• _Aim of the exercise_: From the line with "and action-RPG Mass" through the final line of the entries below, write out each line exactly and nothing else.

── Data for this task ──

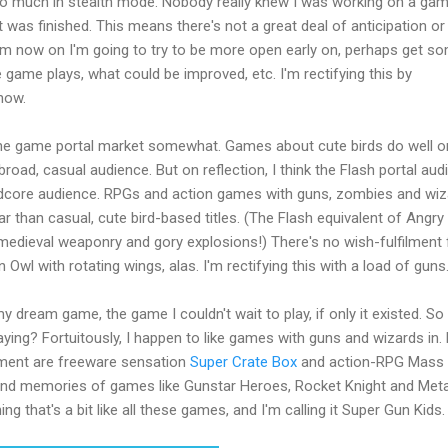
it too much in stealth mode. Nobody really knew I was working on a gam
 was finished. This means there's not a great deal of anticipation or
m now on I'm going to try to be more open early on, perhaps get s
 game plays, what could be improved, etc. I'm rectifying this by
now.
the game portal market somewhat. Games about cute birds do well o
road, casual audience. But on reflection, I think the Flash portal aud
ardcore audience. RPGs and action games with guns, zombies and wi
 than casual, cute bird-based titles. (The Flash equivalent of Angry 
medieval weaponry and gory explosions!) There's no wish-fulfilment 
 Owl with rotating wings, alas. I'm rectifying this with a load of guns
 my dream game, the game I couldn't wait to play, if only it existed. S
aying? Fortuitously, I happen to like games with guns and wizards in.
ment are freeware sensation
Super Crate Box
and action-RPG Mass
 fond memories of games like Gunstar Heroes, Rocket Knight and Meta
g that's a bit like all these games, and I'm calling it Super Gun Kids.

───

• _Answer for the task_:
and action-RPG Mass
 fond memories of games like Gunstar Heroes, Rocket Knight and Meta
g that's a bit like all these games, and I'm calling it Super Gun Kids.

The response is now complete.